When Kara McDonagh speaks about her work as a Grants Management Specialist in OJJDP's Intervention Division, her modesty belies the central role she plays in the Office's work with American Indian and Alaska Native tribes. But Kara's passion reveals her expertise.
Kara joined OJJDP in 2009 and currently oversees an extensive portfolio of programs, including Tribal Youth Program grants, tribal juvenile healing to wellness courts, and the Tribal Youth Leadership Development Initiative. But, OJJDP's tribal team also includes three other Grants Management Specialists—Leanetta Jessie, Heather McDonald, and Geroma Void—and Kara stresses that the four work together to ensure that grantees receive culturally relevant services sensitive to tribes' unique circumstances.
Although resources exist outside of OJJDP for professionals in youth development and justice programs, they often fail to address cultural considerations for tribes, Kara said; OJJDP’s work strives to embrace them. "Because Native American tribes and communities encompass an extremely wide variety of languages, histories, cultures, and geographies, the training and technical assistance and other support we provide must understand and value that diversity," she said.
Kara is currently the Team Lead due to her long history of tribal work and her position as Program Manager for the Tribal Youth Resource Center, OJJDP's largest training and technical assistance center for tribes and tribal programs. Team member Geroma Void, Senior Grants Management Specialist, is Program Manager for The Resource Basket, which provides training and technical assistance to OJJDP grantees in Alaska.
"I have been taught that the work of supporting all youth is seen by many Indigenous people as being a 'good relative,' and I am continually inspired and humbled by that profound way of seeing the work we do."
—Kara McDonagh, OJJDP Grants Management Specialist
Kara began working with youth as a young adult when she joined Community for Creative Non-Violence in Washington, DC, where she advocated for and provided direct services to people experiencing homelessness. That work cemented a commitment to advocate for people who are marginalized, "to address unjust conditions that create and maintain their marginalization," she said.
Kara went on to earn a master's degree in social work from the University of Maryland, Baltimore, with a concentration in community organizing. This led to work in many settings, including jails, neighborhood community centers, and residential treatment programs. Kara joined a grassroots effort to open an afterschool youth development center in southeast Baltimore, and then directed the center for 7 years. Before joining OJJDP, she developed and led a partnership between AmeriCorps, the Maryland Institute College of Art (MICA), and a consortium of nonprofit and civic organizations in Baltimore. That work laid the foundation for MICA's Master of Arts Program in Community Arts; Kara helped found the program and was a faculty member.
Kara first encountered OJJDP while developing youth programs, and was impressed by the Office's reach and impact on youth programs nationwide, she said. Kara became a Program Specialist in 2009 and joined the tribal team the same year.

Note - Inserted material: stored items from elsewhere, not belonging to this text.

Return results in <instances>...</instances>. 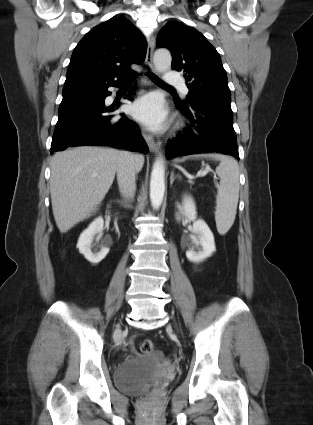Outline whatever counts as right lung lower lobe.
<instances>
[{
    "label": "right lung lower lobe",
    "instance_id": "right-lung-lower-lobe-1",
    "mask_svg": "<svg viewBox=\"0 0 313 425\" xmlns=\"http://www.w3.org/2000/svg\"><path fill=\"white\" fill-rule=\"evenodd\" d=\"M121 82L64 85L50 152L63 151L69 146H111L147 152L148 146L138 126L125 115L113 119L114 108L104 104L111 94L108 87L120 86Z\"/></svg>",
    "mask_w": 313,
    "mask_h": 425
}]
</instances>
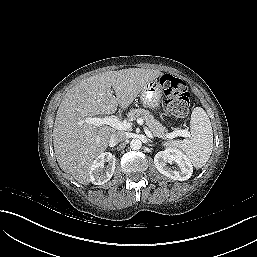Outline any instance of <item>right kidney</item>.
<instances>
[{
	"label": "right kidney",
	"mask_w": 257,
	"mask_h": 257,
	"mask_svg": "<svg viewBox=\"0 0 257 257\" xmlns=\"http://www.w3.org/2000/svg\"><path fill=\"white\" fill-rule=\"evenodd\" d=\"M116 158L110 152L98 155L90 166V180L95 185L108 182L114 174Z\"/></svg>",
	"instance_id": "obj_1"
}]
</instances>
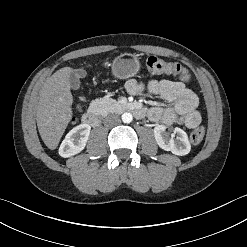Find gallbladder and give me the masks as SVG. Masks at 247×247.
<instances>
[{
  "instance_id": "obj_1",
  "label": "gallbladder",
  "mask_w": 247,
  "mask_h": 247,
  "mask_svg": "<svg viewBox=\"0 0 247 247\" xmlns=\"http://www.w3.org/2000/svg\"><path fill=\"white\" fill-rule=\"evenodd\" d=\"M81 76H85V73L84 72H73L69 79H70V85H71V88L74 89V90H78L80 88V77Z\"/></svg>"
}]
</instances>
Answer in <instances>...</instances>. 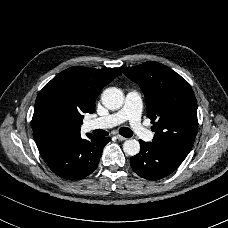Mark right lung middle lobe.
Wrapping results in <instances>:
<instances>
[{
  "instance_id": "right-lung-middle-lobe-1",
  "label": "right lung middle lobe",
  "mask_w": 228,
  "mask_h": 228,
  "mask_svg": "<svg viewBox=\"0 0 228 228\" xmlns=\"http://www.w3.org/2000/svg\"><path fill=\"white\" fill-rule=\"evenodd\" d=\"M82 117L58 92L39 93L32 118V128L44 137H62L78 125Z\"/></svg>"
}]
</instances>
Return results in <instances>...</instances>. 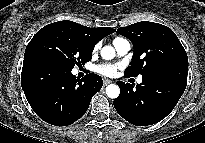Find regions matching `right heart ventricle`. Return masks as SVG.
I'll list each match as a JSON object with an SVG mask.
<instances>
[{
	"instance_id": "1",
	"label": "right heart ventricle",
	"mask_w": 205,
	"mask_h": 143,
	"mask_svg": "<svg viewBox=\"0 0 205 143\" xmlns=\"http://www.w3.org/2000/svg\"><path fill=\"white\" fill-rule=\"evenodd\" d=\"M120 39H122V38H120V37L115 38V39L113 40V43L116 42L117 40H120Z\"/></svg>"
}]
</instances>
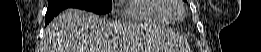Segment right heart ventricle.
Instances as JSON below:
<instances>
[{
  "instance_id": "obj_1",
  "label": "right heart ventricle",
  "mask_w": 261,
  "mask_h": 52,
  "mask_svg": "<svg viewBox=\"0 0 261 52\" xmlns=\"http://www.w3.org/2000/svg\"><path fill=\"white\" fill-rule=\"evenodd\" d=\"M168 0H130L122 8L123 21L140 24H171L166 12L170 9Z\"/></svg>"
}]
</instances>
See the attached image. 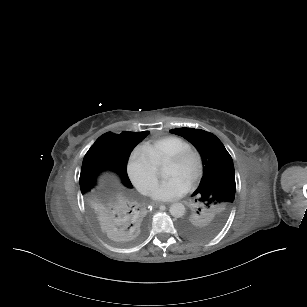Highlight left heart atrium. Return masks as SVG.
Masks as SVG:
<instances>
[{"mask_svg": "<svg viewBox=\"0 0 307 307\" xmlns=\"http://www.w3.org/2000/svg\"><path fill=\"white\" fill-rule=\"evenodd\" d=\"M190 188L189 182L181 176H170L152 183L149 196L158 201H172L182 197Z\"/></svg>", "mask_w": 307, "mask_h": 307, "instance_id": "1", "label": "left heart atrium"}]
</instances>
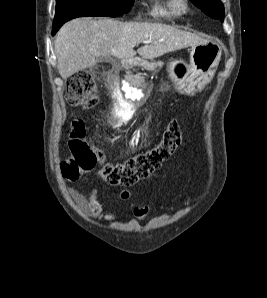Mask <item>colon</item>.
<instances>
[{"mask_svg":"<svg viewBox=\"0 0 267 298\" xmlns=\"http://www.w3.org/2000/svg\"><path fill=\"white\" fill-rule=\"evenodd\" d=\"M65 99L73 106L93 107L97 103V97L92 74L88 71L73 74L67 81ZM182 142V126L179 121L173 120L163 131L159 142L151 149L121 163H105L100 166L97 174L110 185H134L158 170ZM68 147L70 156L60 163L65 178L76 180L96 167L98 156L85 139L84 124L81 120L71 123Z\"/></svg>","mask_w":267,"mask_h":298,"instance_id":"5ec220e1","label":"colon"}]
</instances>
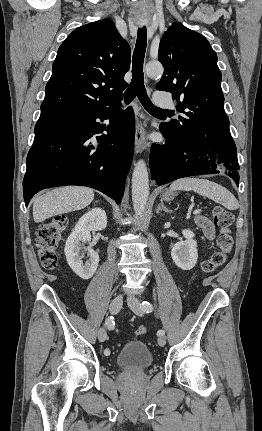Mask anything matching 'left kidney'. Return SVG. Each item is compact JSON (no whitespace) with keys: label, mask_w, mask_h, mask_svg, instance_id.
<instances>
[{"label":"left kidney","mask_w":262,"mask_h":431,"mask_svg":"<svg viewBox=\"0 0 262 431\" xmlns=\"http://www.w3.org/2000/svg\"><path fill=\"white\" fill-rule=\"evenodd\" d=\"M186 240L177 242L172 250L171 257L174 263L182 270L192 269L198 259L197 242L193 239L194 233L185 229L182 231Z\"/></svg>","instance_id":"obj_1"}]
</instances>
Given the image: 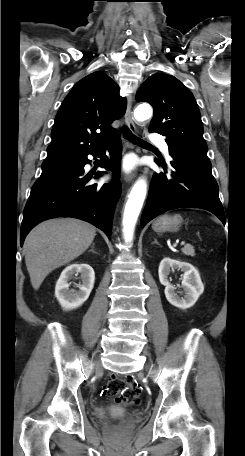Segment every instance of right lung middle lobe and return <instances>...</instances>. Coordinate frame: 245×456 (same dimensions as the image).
Wrapping results in <instances>:
<instances>
[{
    "instance_id": "obj_1",
    "label": "right lung middle lobe",
    "mask_w": 245,
    "mask_h": 456,
    "mask_svg": "<svg viewBox=\"0 0 245 456\" xmlns=\"http://www.w3.org/2000/svg\"><path fill=\"white\" fill-rule=\"evenodd\" d=\"M68 165L61 166V167H58V168H52V169H42V173L52 172V171H56V170H59V169H63V168H66Z\"/></svg>"
}]
</instances>
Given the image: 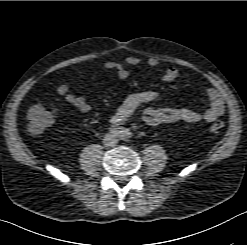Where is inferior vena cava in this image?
Returning <instances> with one entry per match:
<instances>
[{
  "mask_svg": "<svg viewBox=\"0 0 247 245\" xmlns=\"http://www.w3.org/2000/svg\"><path fill=\"white\" fill-rule=\"evenodd\" d=\"M117 141V138L113 134H107L104 138V143L106 146H114Z\"/></svg>",
  "mask_w": 247,
  "mask_h": 245,
  "instance_id": "602c4592",
  "label": "inferior vena cava"
}]
</instances>
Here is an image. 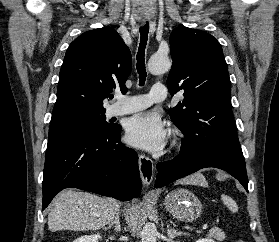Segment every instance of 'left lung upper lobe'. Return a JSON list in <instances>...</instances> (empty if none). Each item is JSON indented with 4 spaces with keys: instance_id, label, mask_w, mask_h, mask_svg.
<instances>
[{
    "instance_id": "1",
    "label": "left lung upper lobe",
    "mask_w": 279,
    "mask_h": 242,
    "mask_svg": "<svg viewBox=\"0 0 279 242\" xmlns=\"http://www.w3.org/2000/svg\"><path fill=\"white\" fill-rule=\"evenodd\" d=\"M172 68L167 85L184 101L170 117L183 132L180 152L222 151L243 156L231 109V82L220 43L210 34L187 27L170 35Z\"/></svg>"
}]
</instances>
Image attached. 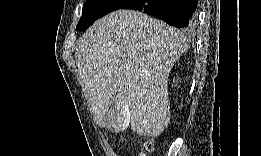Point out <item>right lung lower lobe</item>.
<instances>
[{"instance_id":"1","label":"right lung lower lobe","mask_w":261,"mask_h":156,"mask_svg":"<svg viewBox=\"0 0 261 156\" xmlns=\"http://www.w3.org/2000/svg\"><path fill=\"white\" fill-rule=\"evenodd\" d=\"M197 0H129L119 9L143 11L178 28H190L196 17Z\"/></svg>"}]
</instances>
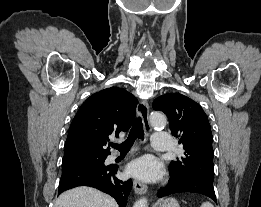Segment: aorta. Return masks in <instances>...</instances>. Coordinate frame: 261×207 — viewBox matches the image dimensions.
<instances>
[{
  "label": "aorta",
  "instance_id": "762f6f07",
  "mask_svg": "<svg viewBox=\"0 0 261 207\" xmlns=\"http://www.w3.org/2000/svg\"><path fill=\"white\" fill-rule=\"evenodd\" d=\"M150 123L154 128L162 129L166 126L167 119L161 112H152L150 114ZM133 207H148L147 199L145 197L140 198Z\"/></svg>",
  "mask_w": 261,
  "mask_h": 207
}]
</instances>
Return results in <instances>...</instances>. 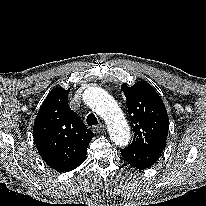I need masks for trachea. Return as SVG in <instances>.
I'll list each match as a JSON object with an SVG mask.
<instances>
[{
  "label": "trachea",
  "mask_w": 206,
  "mask_h": 206,
  "mask_svg": "<svg viewBox=\"0 0 206 206\" xmlns=\"http://www.w3.org/2000/svg\"><path fill=\"white\" fill-rule=\"evenodd\" d=\"M86 121H87L88 126H93V125L99 124L96 116L92 113L87 116Z\"/></svg>",
  "instance_id": "trachea-1"
}]
</instances>
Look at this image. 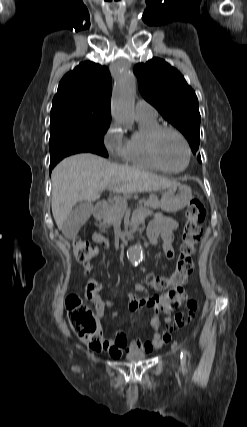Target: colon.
I'll return each mask as SVG.
<instances>
[{"instance_id": "1", "label": "colon", "mask_w": 247, "mask_h": 427, "mask_svg": "<svg viewBox=\"0 0 247 427\" xmlns=\"http://www.w3.org/2000/svg\"><path fill=\"white\" fill-rule=\"evenodd\" d=\"M206 216V209L199 199L192 200L185 213V223L181 235V244L176 269L170 276L150 274L146 278L147 284L156 291L183 287L194 269L193 255L196 244L201 236V223ZM73 256L79 263H88L97 256L98 248L90 242L76 238L73 240ZM66 309L69 323L79 338L91 349L103 350L107 346L103 327L96 314L77 295H70L66 299ZM197 311V302L190 300L187 308L175 314L173 327L182 328L188 325Z\"/></svg>"}]
</instances>
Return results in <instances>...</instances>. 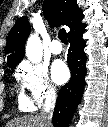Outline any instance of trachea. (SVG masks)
Masks as SVG:
<instances>
[{"label": "trachea", "mask_w": 108, "mask_h": 127, "mask_svg": "<svg viewBox=\"0 0 108 127\" xmlns=\"http://www.w3.org/2000/svg\"><path fill=\"white\" fill-rule=\"evenodd\" d=\"M58 36H59V39L62 41V43H64V44L68 43L67 34L64 29L59 30Z\"/></svg>", "instance_id": "trachea-1"}]
</instances>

"I was honored to have been given responsibility early in my career at OJJDP for working with tribes," Kara said. "There is so much to learn about Indigenous people and cultures, and I continue to be amazed and alarmed that so much of the country does not know basic facts about the people whose land we now inhabit." Kara said she feels lucky to work closely with people committed to building programs that nurture Native youth and foster their resilience.
"Young people know what works and does not work with their peers and in their communities, and they will tell you when asked in a genuine and respectful way," she said. "I believe strongly that listening to their experiences and supporting their leadership is a critical part of building a better world."